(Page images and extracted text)
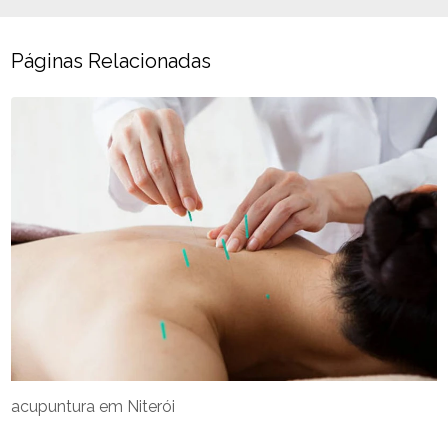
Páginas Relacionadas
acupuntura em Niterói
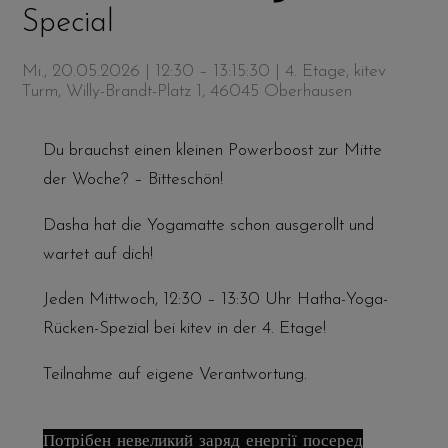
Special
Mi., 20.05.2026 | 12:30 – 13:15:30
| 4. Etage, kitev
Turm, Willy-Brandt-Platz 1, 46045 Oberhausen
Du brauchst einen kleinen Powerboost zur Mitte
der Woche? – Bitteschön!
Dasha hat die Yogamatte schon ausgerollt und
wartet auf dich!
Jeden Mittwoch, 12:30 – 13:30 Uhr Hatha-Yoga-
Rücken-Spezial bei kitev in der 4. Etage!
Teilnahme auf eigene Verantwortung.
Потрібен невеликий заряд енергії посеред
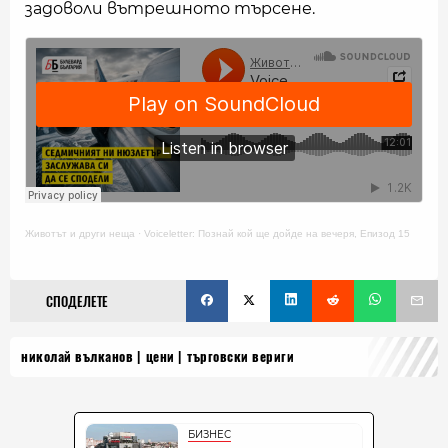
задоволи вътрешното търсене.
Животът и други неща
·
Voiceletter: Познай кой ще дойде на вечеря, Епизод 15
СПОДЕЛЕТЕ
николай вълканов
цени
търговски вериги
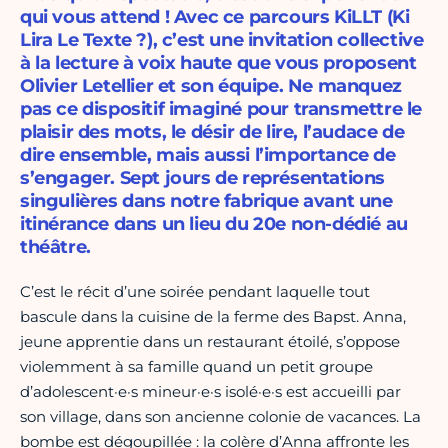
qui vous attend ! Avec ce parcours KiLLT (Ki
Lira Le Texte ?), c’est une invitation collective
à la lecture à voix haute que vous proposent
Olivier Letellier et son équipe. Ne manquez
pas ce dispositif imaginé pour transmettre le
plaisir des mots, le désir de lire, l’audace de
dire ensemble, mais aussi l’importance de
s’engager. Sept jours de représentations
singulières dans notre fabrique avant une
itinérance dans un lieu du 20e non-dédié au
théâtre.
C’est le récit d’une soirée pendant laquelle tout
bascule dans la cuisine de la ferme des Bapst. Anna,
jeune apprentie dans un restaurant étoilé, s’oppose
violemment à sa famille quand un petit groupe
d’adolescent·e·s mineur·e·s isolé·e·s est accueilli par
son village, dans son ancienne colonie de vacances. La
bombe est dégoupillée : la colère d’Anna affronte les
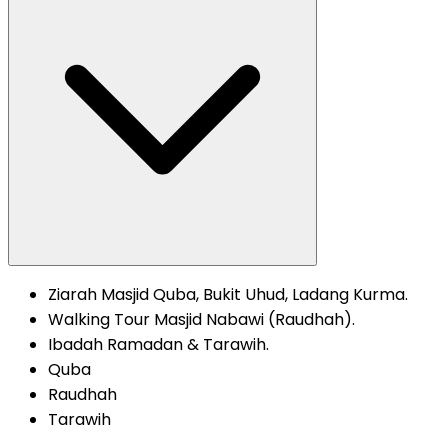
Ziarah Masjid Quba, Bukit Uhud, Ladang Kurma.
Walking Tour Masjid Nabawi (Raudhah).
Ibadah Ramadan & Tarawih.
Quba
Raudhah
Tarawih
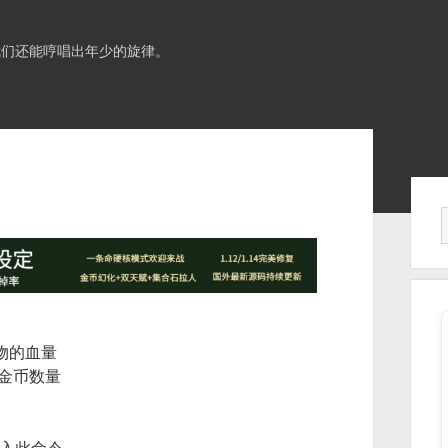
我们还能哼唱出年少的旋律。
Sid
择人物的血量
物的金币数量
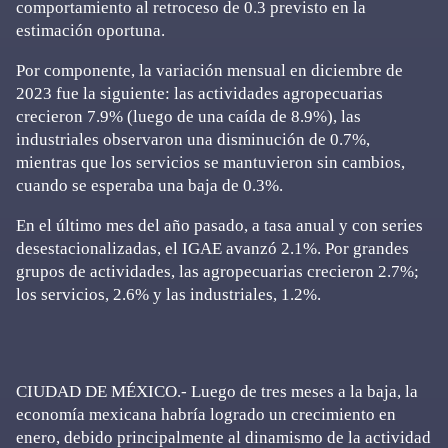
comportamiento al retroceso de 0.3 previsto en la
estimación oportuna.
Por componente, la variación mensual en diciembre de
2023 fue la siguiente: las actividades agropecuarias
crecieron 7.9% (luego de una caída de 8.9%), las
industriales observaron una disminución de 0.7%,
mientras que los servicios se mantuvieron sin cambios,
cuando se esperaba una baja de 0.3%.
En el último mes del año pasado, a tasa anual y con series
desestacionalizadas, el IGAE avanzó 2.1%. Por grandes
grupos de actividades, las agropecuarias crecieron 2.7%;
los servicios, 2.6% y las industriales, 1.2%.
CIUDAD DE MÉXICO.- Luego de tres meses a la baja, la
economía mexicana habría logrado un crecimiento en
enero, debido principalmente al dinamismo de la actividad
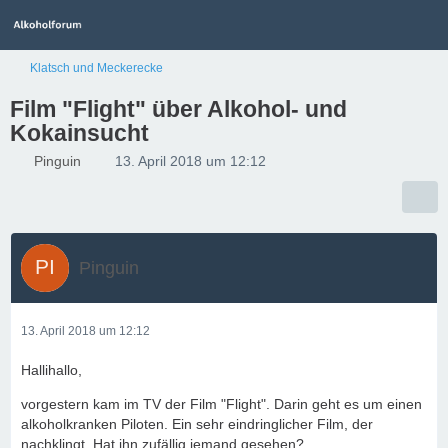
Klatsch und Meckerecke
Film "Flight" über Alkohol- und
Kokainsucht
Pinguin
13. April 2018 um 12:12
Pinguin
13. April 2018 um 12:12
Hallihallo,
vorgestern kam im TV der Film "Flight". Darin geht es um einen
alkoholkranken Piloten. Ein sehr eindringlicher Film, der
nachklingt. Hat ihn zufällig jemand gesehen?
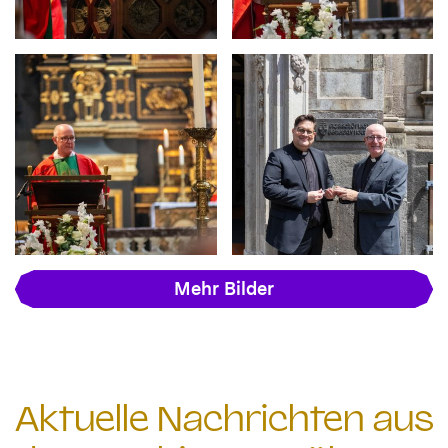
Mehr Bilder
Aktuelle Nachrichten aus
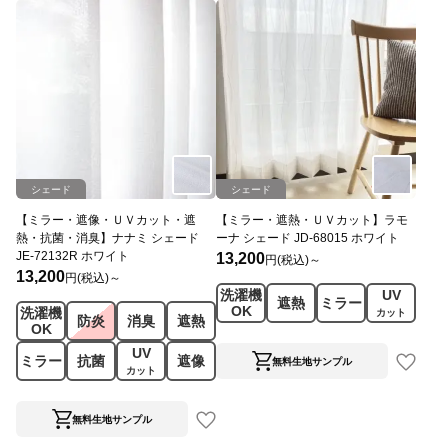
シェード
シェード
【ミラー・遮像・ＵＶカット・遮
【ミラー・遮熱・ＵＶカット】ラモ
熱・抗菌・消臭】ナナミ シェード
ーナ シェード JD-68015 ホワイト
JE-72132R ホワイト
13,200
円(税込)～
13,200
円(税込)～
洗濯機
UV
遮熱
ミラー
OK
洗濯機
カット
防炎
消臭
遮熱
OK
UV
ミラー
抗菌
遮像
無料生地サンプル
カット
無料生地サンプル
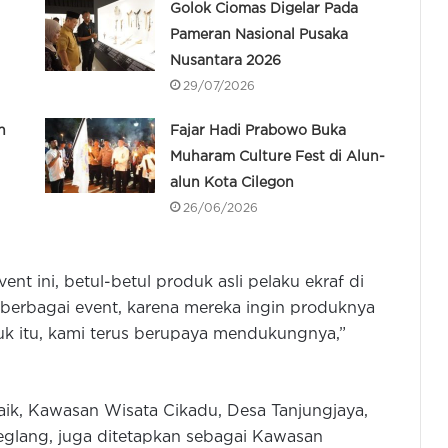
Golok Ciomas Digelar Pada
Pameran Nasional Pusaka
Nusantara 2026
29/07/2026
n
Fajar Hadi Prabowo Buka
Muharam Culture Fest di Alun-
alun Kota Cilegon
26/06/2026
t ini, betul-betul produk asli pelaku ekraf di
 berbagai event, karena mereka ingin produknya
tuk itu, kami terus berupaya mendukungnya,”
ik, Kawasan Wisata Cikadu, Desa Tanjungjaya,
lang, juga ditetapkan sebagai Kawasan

→ **PROBLEM STATEMENT**:
Restate each entry word for word; pictures stay out of the copy.

→ **ANSWER FOR THIS EXERCISE**:
Páginas Relacionadas
acupuntura em Niterói
Special
Mi., 20.05.2026 | 12:30 – 13:15:30
| 4. Etage, kitev
Turm, Willy-Brandt-Platz 1, 46045 Oberhausen
Du brauchst einen kleinen Powerboost zur Mitte
der Woche? – Bitteschön!
Dasha hat die Yogamatte schon ausgerollt und
wartet auf dich!
Jeden Mittwoch, 12:30 – 13:30 Uhr Hatha-Yoga-
Rücken-Spezial bei kitev in der 4. Etage!
Teilnahme auf eigene Verantwortung.
Потрібен невеликий заряд енергії посеред
задоволи вътрешното търсене.
Животът и други неща
·
Voiceletter: Познай кой ще дойде на вечеря, Епизод 15
СПОДЕЛЕТЕ
николай вълканов
цени
търговски вериги
qui vous attend ! Avec ce parcours KiLLT (Ki
Lira Le Texte ?), c’est une invitation collective
à la lecture à voix haute que vous proposent
Olivier Letellier et son équipe. Ne manquez
pas ce dispositif imaginé pour transmettre le
plaisir des mots, le désir de lire, l’audace de
dire ensemble, mais aussi l’importance de
s’engager. Sept jours de représentations
singulières dans notre fabrique avant une
itinérance dans un lieu du 20e non-dédié au
théâtre.
C’est le récit d’une soirée pendant laquelle tout
bascule dans la cuisine de la ferme des Bapst. Anna,
jeune apprentie dans un restaurant étoilé, s’oppose
violemment à sa famille quand un petit groupe
d’adolescent·e·s mineur·e·s isolé·e·s est accueilli par
son village, dans son ancienne colonie de vacances. La
bombe est dégoupillée : la colère d’Anna affronte les
Ziarah Masjid Quba, Bukit Uhud, Ladang Kurma.
Walking Tour Masjid Nabawi (Raudhah).
Ibadah Ramadan & Tarawih.
Quba
Raudhah
Tarawih
我们还能哼唱出年少的旋律。
Sid
择人物的血量
物的金币数量
comportamiento al retroceso de 0.3 previsto en la
estimación oportuna.
Por componente, la variación mensual en diciembre de
2023 fue la siguiente: las actividades agropecuarias
crecieron 7.9% (luego de una caída de 8.9%), las
industriales observaron una disminución de 0.7%,
mientras que los servicios se mantuvieron sin cambios,
cuando se esperaba una baja de 0.3%.
En el último mes del año pasado, a tasa anual y con series
desestacionalizadas, el IGAE avanzó 2.1%. Por grandes
grupos de actividades, las agropecuarias crecieron 2.7%;
los servicios, 2.6% y las industriales, 1.2%.
CIUDAD DE MÉXICO.- Luego de tres meses a la baja, la
economía mexicana habría logrado un crecimiento en
enero, debido principalmente al dinamismo de la actividad
Klatsch und Meckerecke
Film "Flight" über Alkohol- und
Kokainsucht
Pinguin
13. April 2018 um 12:12
Pinguin
13. April 2018 um 12:12
Hallihallo,
vorgestern kam im TV der Film "Flight". Darin geht es um einen
alkoholkranken Piloten. Ein sehr eindringlicher Film, der
nachklingt. Hat ihn zufällig jemand gesehen?
Mehr Bilder
Aktuelle Nachrichten aus
シェード
シェード
【ミラー・遮像・ＵＶカット・遮
【ミラー・遮熱・ＵＶカット】ラモ
熱・抗菌・消臭】ナナミ シェード
ーナ シェード JD-68015 ホワイト
JE-72132R ホワイト
13,200
円(税込)～
13,200
円(税込)～
洗濯機
UV
遮熱
ミラー
OK
洗濯機
カット
防炎
消臭
遮熱
OK
UV
ミラー
抗菌
遮像
無料生地サンプル
カット
無料生地サンプル
Golok Ciomas Digelar Pada
Pameran Nasional Pusaka
Nusantara 2026
29/07/2026
n
Fajar Hadi Prabowo Buka
Muharam Culture Fest di Alun-
alun Kota Cilegon
26/06/2026
t ini, betul-betul produk asli pelaku ekraf di
 berbagai event, karena mereka ingin produknya
tuk itu, kami terus berupaya mendukungnya,”
ik, Kawasan Wisata Cikadu, Desa Tanjungjaya,
lang, juga ditetapkan sebagai Kawasan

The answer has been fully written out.